Part 2 of Schedule 1 makes consequential
amendments to the Aged Care Act. These include:
- replacing
references to the Complaints Commissioner and CEO of the Quality Agency with
references to the Quality and Safety Commissioner[187]
- repealing
existing Parts 6.4A and 6.6 of the Act, which respectively deal with complaints
and authorised complaints officers and the office of the Complaints
Commissioner[188]
and
- removing
obsolete references, such as to the Complaints Commissioner and authorised
complaints officers, the Complaints Principles, Accountability Principles,
Quality Agency Reporting Principles and User Rights Principles.[189]
The amendments in Parts 1 and 2 commence on
the later of the day after Royal Assent and the commencement of the Quality
and Safety Commission Act, and are contingent on the passage of that Act.[190]
Part 3 of Schedule 1 contains two
consequential amendments to provisions of the Aged Care Act and Freedom of
Information Act 1982 which are to be amended by the Single Quality
Framework Reform Act. These replace references to the Quality Agency Act
with the Quality and Safety Commission Act.[191]
The two amendments will commence immediately after the commencement of the Single
Quality Framework Reform Act (being 1 July 2019).[192]
Schedule 2 of the Consequential Bill contains
application and transitional provisions, which have been discussed above in
relation to the Principal Bill. Schedule 2 will commence on the later of
the day after Royal Assent and the commencement of the Quality and Safety
Commission Act, and is contingent on the passage of that Act.[193]
Concluding comments
The Bills establish the Aged Care Quality and Safety
Commission as a new independent statutory body, bringing together the regulatory
functions of the current Australian Aged Care Quality Agency and the Aged Care
Complaints Commissioner from 1 January 2019. The Bills also signal the
Parliament’s future intention to enact legislative change that will confer the
regulatory functions of the Department of Health—accreditation of approved
providers and compliance functions—to the Commission.
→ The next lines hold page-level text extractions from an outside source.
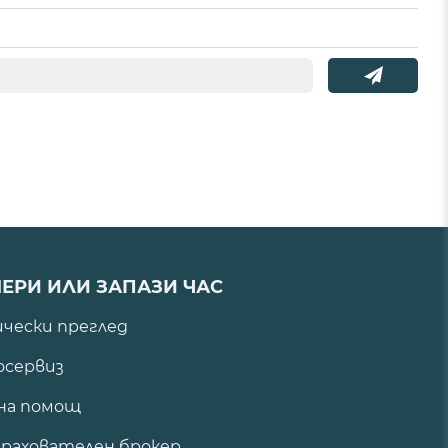
ЕРИ ИЛИ ЗАПАЗИ ЧАС
ически преглед
сервиз
на помощ
рахователен брокер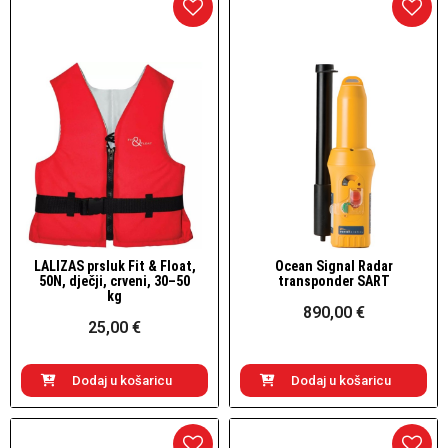
LALIZAS prsluk Fit & Float,
Ocean Signal Radar
Brzi pogled
Brzi pogled
50N, dječji, crveni, 30–50
transponder SART
kg
890,00 €
25,00 €
Dodaj u košaricu
Dodaj u košaricu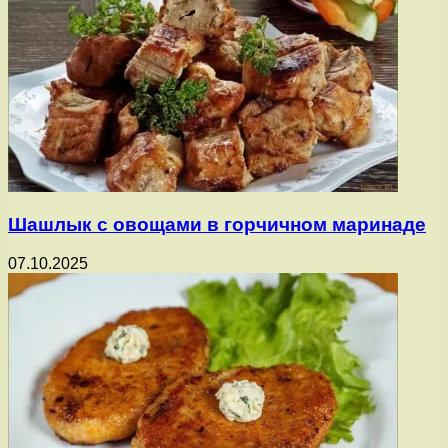
Шашлык с овощами в горчичном маринаде
07.10.2025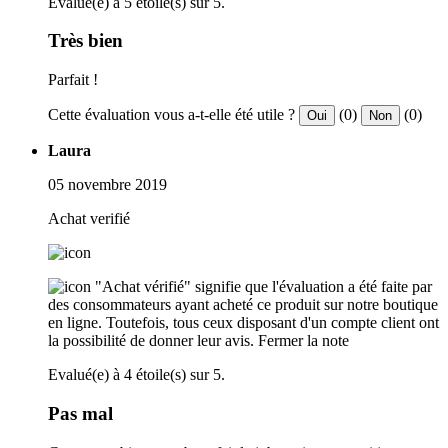
Evalué(e) à 5 étoile(s) sur 5.
Très bien
Parfait !
Cette évaluation vous a-t-elle été utile ?
(0)
(0)
Oui
Non
Laura
05 novembre 2019
Achat verifié
"Achat vérifié" signifie que l'évaluation a été faite par
des consommateurs ayant acheté ce produit sur notre boutique
en ligne. Toutefois, tous ceux disposant d'un compte client ont
la possibilité de donner leur avis.
Fermer la note
Evalué(e) à 4 étoile(s) sur 5.
Pas mal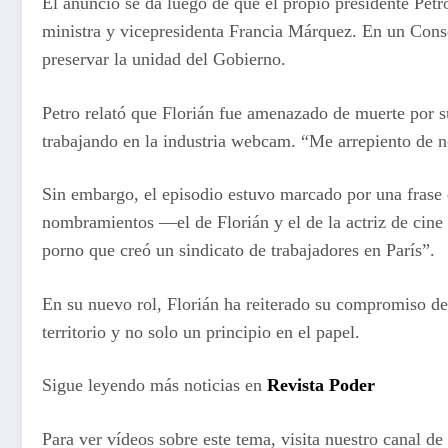
El anuncio se da luego de que el propio presidente Petr
ministra y vicepresidenta Francia Márquez. En un Conse
preservar la unidad del Gobierno.
Petro relató que Florián fue amenazado de muerte por s
trabajando en la industria webcam. “Me arrepiento de no 
Sin embargo, el episodio estuvo marcado por una frase q
nombramientos —el de Florián y el de la actriz de cin
porno que creó un sindicato de trabajadores en París”.
En su nuevo rol, Florián ha reiterado su compromiso de
territorio y no solo un principio en el papel.
Sigue leyendo más noticias en
Revista Poder
Para ver vídeos sobre este tema, visita nuestro canal de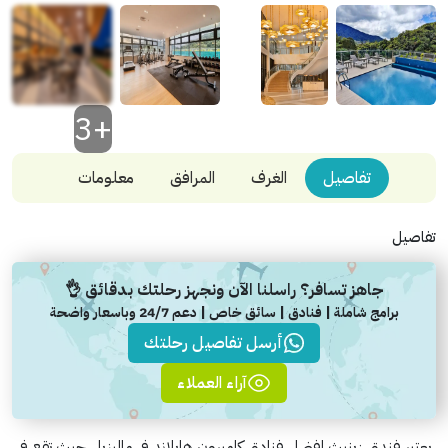
+3
تفاصيل
الغرف
المرافق
معلومات
تفاصيل
جاهز تسافر؟ راسلنا الآن ونجهز رحلتك بدقائق 👌
برامج شاملة | فنادق | سائق خاص | دعم 24/7 وباسعار واضحة
أرسل تفاصيل رحلتك
آراء العملاء
يعتبر فندق زينيث افضل فنادق كاميرون هايلاند في ماليزيا ، حيث تقع في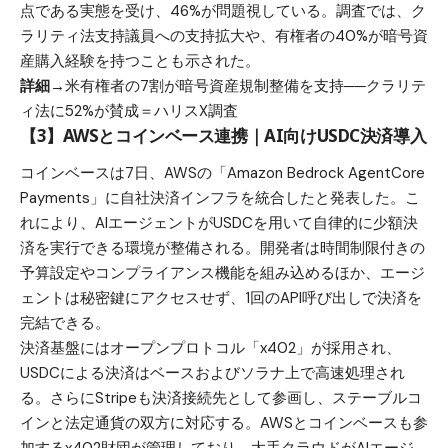
点である実態を受け、46%が問題視している。調査では、ク
ラリティ法支持議員への支持拡大や、有権者の40%が暗号資
産購入経験を持つことも示された。
詳細→
米有権者の7割が暗号資産規制整備を支持──クラリテ
ィ法に52%が賛成＝ハリスX調査
【3】AWSとコインベース連携｜AI向けUSDC決済導入
コインベースは7日、AWSの「Amazon Bedrock AgentCore
Payments」に自社決済インフラを統合したと発表した。こ
れにより、AIエージェントがUSDCを用いて自律的に少額決
済を実行できる環境が整備される。開発者は時間制限付きの
予算設定やコンプライアンス機能を組み込めるほか、エージ
ェントは秘密鍵にアクセスせず、1回のAPI呼び出しで決済を
完結できる。
決済基盤にはオープンプロトコル「x402」が採用され、
USDCによる決済はベースおよびソラナ上で高速処理され
る。さらにStripeも決済接続先として参画し、ステーブルコ
インと法定通貨の双方に対応する。AWSとコインベースも参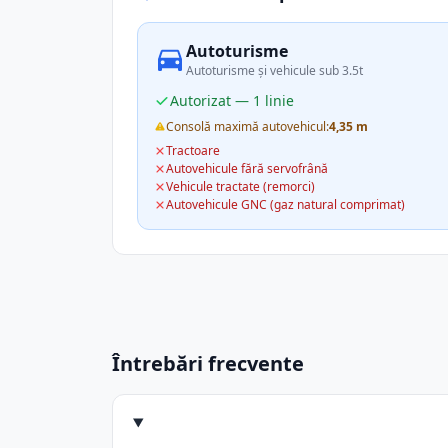
Autoturisme
Autoturisme și vehicule sub 3.5t
Autorizat — 1 linie
Consolă maximă autovehicul:
4,35 m
Tractoare
Autovehicule fără servofrână
Vehicule tractate (remorci)
Autovehicule GNC (gaz natural comprimat)
Întrebări frecvente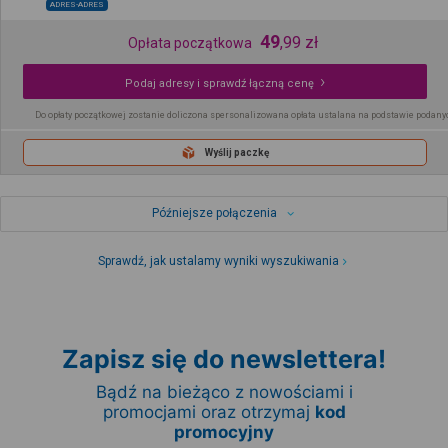
ADRES-ADRES
49
,
99
zł
Opłata początkowa
Podaj adresy i sprawdź łączną cenę
Do opłaty początkowej zostanie doliczona spersonalizowana opłata ustalana na podstawie podany
Wyślij paczkę
Późniejsze połączenia
Sprawdź, jak ustalamy wyniki wyszukiwania
Zapisz się do newslettera!
Bądź na bieżąco z nowościami i
promocjami oraz otrzymaj
kod
promocyjny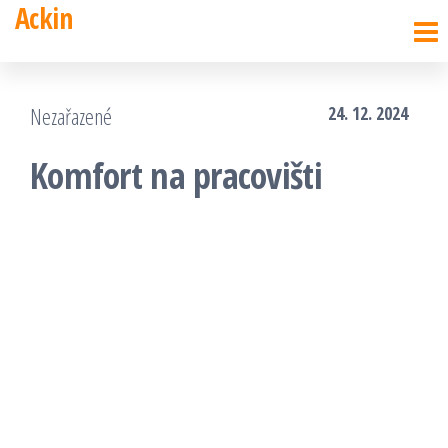
Ackin
Přeskočit
na
obsah
Nezařazené
24. 12. 2024
Komfort na pracovišti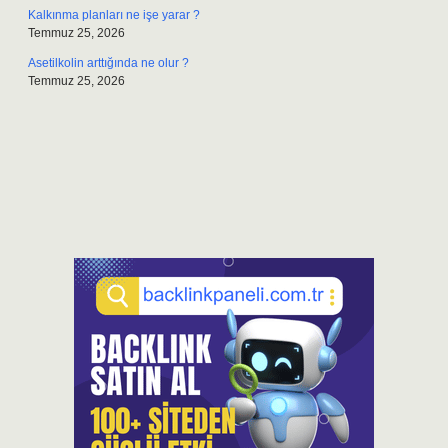
Kalkınma planları ne işe yarar ?
Temmuz 25, 2026
Asetilkolin arttığında ne olur ?
Temmuz 25, 2026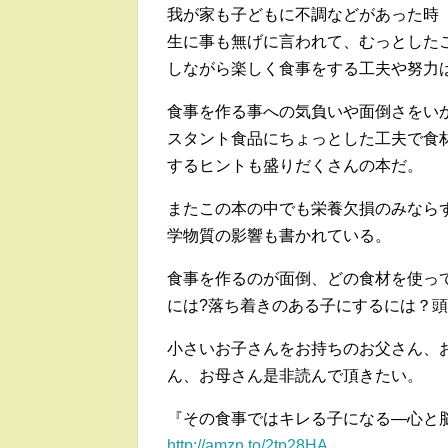
我が家も子どもに不調などがあった時
生に事も無げに言われて、むっとした
しながら楽しく食事をする工夫や努力
食事を作る事への気負いや面倒さをい
スタント食品にちょっとした工夫で食
するヒントも盛りだくさんの本だ。
またこの本の中でも栄養欠損のみなら
学物質の影響も書かれている。
食事を作るのが面倒、どの食材を使っ
には?落ち着きのある子にするには？
小さいお子さんをお持ちのお父さん、
ん、お母さん是非読んで頂きたい。
『その食事ではキレる子になる―心と
http://amzn.to/2tp28HA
The Principal Bill establishes
the Commission and the Consequential Bill deals with the consequential matters that
are required to transfer operations from the Australian Aged Care Quality
Agency and Aged Care Complaints Commissioner to the new Commission.
The Bills were introduced in an environment of heightened
public concern about and political focus on the quality of aged care. The
establishment of the Commission responds to the first recommendation of the
Carnell Paterson review. The Commission is intended to address the problems of fragmentation
in the regulatory system that the Carnell Paterson review identified and to
enhance the safety, well-being and quality of life of aged care consumers.
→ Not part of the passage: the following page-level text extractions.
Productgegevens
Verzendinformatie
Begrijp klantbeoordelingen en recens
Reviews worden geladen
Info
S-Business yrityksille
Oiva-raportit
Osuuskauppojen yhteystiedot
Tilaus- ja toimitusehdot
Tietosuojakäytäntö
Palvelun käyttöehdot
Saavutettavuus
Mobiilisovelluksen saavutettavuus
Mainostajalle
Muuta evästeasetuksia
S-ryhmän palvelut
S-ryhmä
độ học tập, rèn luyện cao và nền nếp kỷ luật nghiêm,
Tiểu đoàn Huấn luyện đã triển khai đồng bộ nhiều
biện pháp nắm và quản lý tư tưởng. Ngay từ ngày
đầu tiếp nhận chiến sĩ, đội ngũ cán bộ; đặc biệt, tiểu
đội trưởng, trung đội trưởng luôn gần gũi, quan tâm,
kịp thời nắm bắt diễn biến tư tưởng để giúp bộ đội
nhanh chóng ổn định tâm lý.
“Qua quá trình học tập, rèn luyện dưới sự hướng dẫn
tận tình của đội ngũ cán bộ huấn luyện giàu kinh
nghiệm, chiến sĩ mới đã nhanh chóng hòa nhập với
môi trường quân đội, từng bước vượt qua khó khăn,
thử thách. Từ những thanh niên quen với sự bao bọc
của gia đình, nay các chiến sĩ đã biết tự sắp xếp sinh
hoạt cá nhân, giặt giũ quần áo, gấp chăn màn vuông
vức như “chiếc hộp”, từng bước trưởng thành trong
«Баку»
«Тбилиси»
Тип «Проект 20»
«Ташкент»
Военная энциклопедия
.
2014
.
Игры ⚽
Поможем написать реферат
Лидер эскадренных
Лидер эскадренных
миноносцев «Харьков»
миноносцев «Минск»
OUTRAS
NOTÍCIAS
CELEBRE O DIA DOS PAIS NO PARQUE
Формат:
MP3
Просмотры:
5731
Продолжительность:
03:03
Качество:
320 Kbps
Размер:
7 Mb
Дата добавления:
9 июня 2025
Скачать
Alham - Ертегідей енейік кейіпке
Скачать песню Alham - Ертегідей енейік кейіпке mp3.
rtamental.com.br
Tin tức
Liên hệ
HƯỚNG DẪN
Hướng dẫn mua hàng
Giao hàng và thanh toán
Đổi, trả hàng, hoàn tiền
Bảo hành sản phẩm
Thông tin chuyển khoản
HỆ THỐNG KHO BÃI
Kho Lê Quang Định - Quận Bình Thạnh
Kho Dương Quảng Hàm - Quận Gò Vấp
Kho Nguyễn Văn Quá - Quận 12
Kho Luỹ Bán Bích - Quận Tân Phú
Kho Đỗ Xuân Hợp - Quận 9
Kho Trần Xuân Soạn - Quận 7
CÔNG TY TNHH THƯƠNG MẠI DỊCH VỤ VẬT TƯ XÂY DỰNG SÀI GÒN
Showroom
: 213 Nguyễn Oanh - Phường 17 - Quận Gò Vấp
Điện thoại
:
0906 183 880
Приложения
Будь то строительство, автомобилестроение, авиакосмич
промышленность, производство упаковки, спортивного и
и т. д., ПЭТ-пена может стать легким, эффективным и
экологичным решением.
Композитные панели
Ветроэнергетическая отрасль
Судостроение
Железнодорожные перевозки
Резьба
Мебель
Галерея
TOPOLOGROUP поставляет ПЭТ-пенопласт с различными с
The Aged Care Quality and Safety Commission is to be
established at the same time as the Royal Commission into Aged Care Quality and
Safety is underway. The Royal Commission will undoubtedly have implications for
the new Commission and its operations. Some stakeholders have suggested the
establishment of the new Commission should be deferred until after the Royal
Commission reports its findings; however, other stakeholders consider that
reforms to aged care quality and safety regulation cannot wait until the Royal
Commission reports in 2020 and that more immediate action is needed.
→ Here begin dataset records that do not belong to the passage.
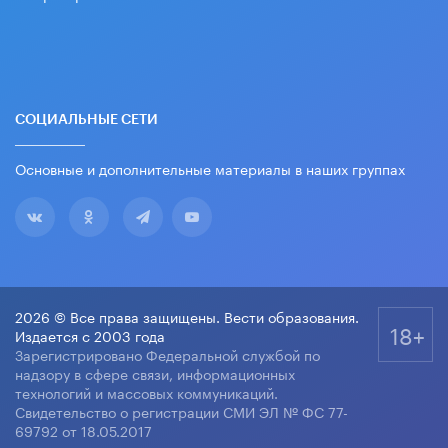
СОЦИАЛЬНЫЕ СЕТИ
Основные и дополнительные материалы в наших группах
2026 © Все права защищены. Вести образования.
18+
Издается с 2003 года
Зарегистрировано Федеральной службой по
надзору в сфере связи, информационных
технологий и массовых коммуникаций.
Свидетельство о регистрации СМИ ЭЛ № ФС 77-
69792 от 18.05.2017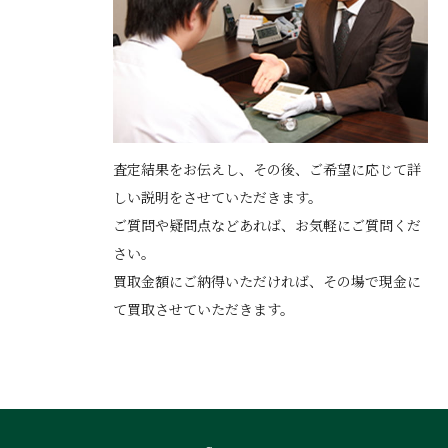
査定結果をお伝えし、その後、ご希望に応じて詳
しい説明をさせていただきます。
ご質問や疑問点などあれば、お気軽にご質問くだ
さい。
買取金額にご納得いただければ、その場で現金に
て買取させていただきます。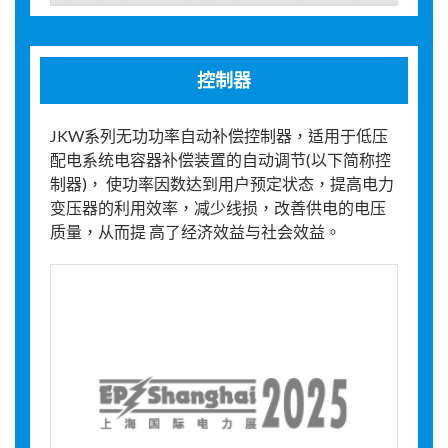
控制器
JKW系列无功功率自动补偿控制器，适用于低压
配电系统电容器补偿装置的自动调节(以下简称控
制器)， 使功率因数达到用户预定状态，提高电力
变压器的利用效率，减少线损，改善供电的电压
质量，从而提 高了经济效益与社会效益。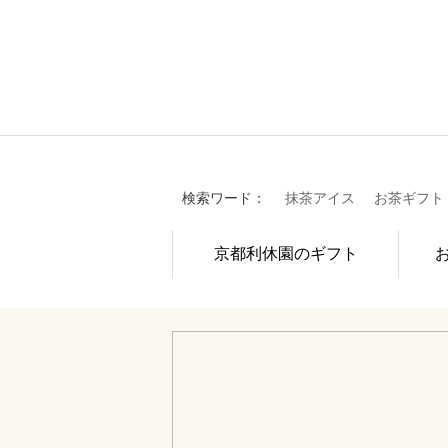
検索ワード：
抹茶アイス
お茶ギフト
京都利休園のギフト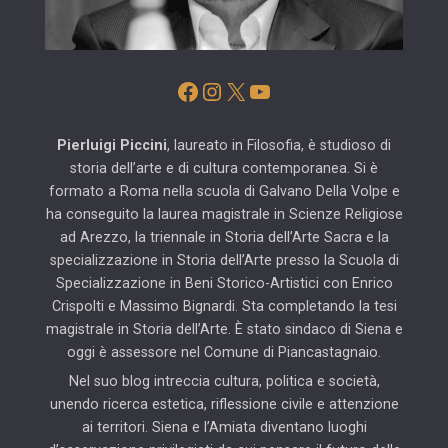
Facebook
Instagram
X
YouTube
Pierluigi Piccini
, laureato in Filosofia, è studioso di
storia dell’arte e di cultura contemporanea. Si è
formato a Roma nella scuola di Galvano Della Volpe e
ha conseguito la laurea magistrale in Scienze Religiose
ad Arezzo, la triennale in Storia dell’Arte Sacra e la
specializzazione in Storia dell’Arte presso la Scuola di
Specializzazione in Beni Storico-Artistici con Enrico
Crispolti e Massimo Bignardi. Sta completando la tesi
magistrale in Storia dell’Arte. È stato sindaco di Siena e
oggi è assessore nel Comune di Piancastagnaio.
Nel suo blog intreccia cultura, politica e società,
unendo ricerca estetica, riflessione civile e attenzione
ai territori. Siena e l’Amiata diventano luoghi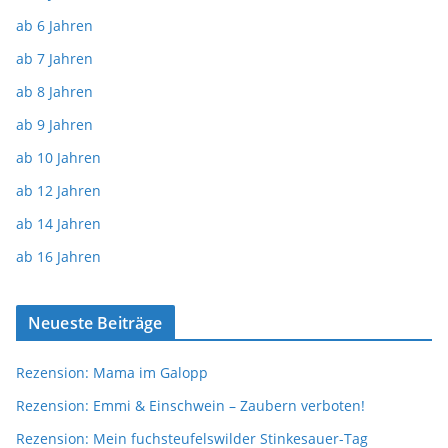
ab 6 Jahren
ab 7 Jahren
ab 8 Jahren
ab 9 Jahren
ab 10 Jahren
ab 12 Jahren
ab 14 Jahren
ab 16 Jahren
Neueste Beiträge
Rezension: Mama im Galopp
Rezension: Emmi & Einschwein – Zaubern verboten!
Rezension: Mein fuchsteufelswilder Stinkesauer-Tag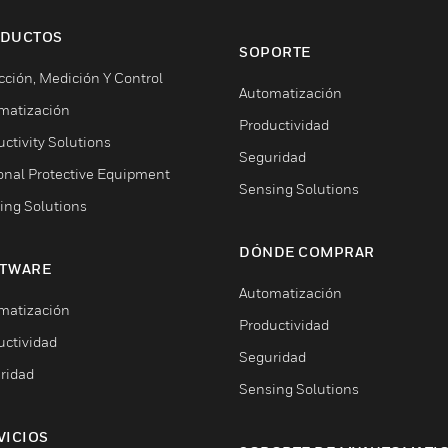
DUCTOS
SOPORTE
cción, Medición Y Control
Automatización
matización
Productividad
ctivity Solutions
Seguridad
onal Protective Equipment
Sensing Solutions
ing Solutions
DÓNDE COMPRAR
TWARE
Automatización
matización
Productividad
uctividad
Seguridad
ridad
Sensing Solutions
VICIOS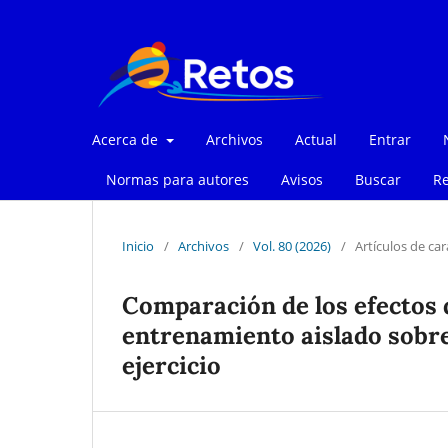
Acerca de
Archivos
Actual
Entrar
Normas para autores
Avisos
Buscar
Re
Inicio
/
Archivos
/
Vol. 80 (2026)
/
Artículos de car
Comparación de los efectos d
entrenamiento aislado sobre
ejercicio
A challenge for the Aged Care Quality and Safety
Commission as it establishes itself will be the heightened public focus that
the Royal Commission will inevitably bring to it and the sector. It will not
just be stakeholders, but also the media and the public who will be watching
closely to see if and how the new Commission differentiates itself from the
previous regulatory system—one which oversaw and was not able to detect or
prevent significant failures of care and neglect.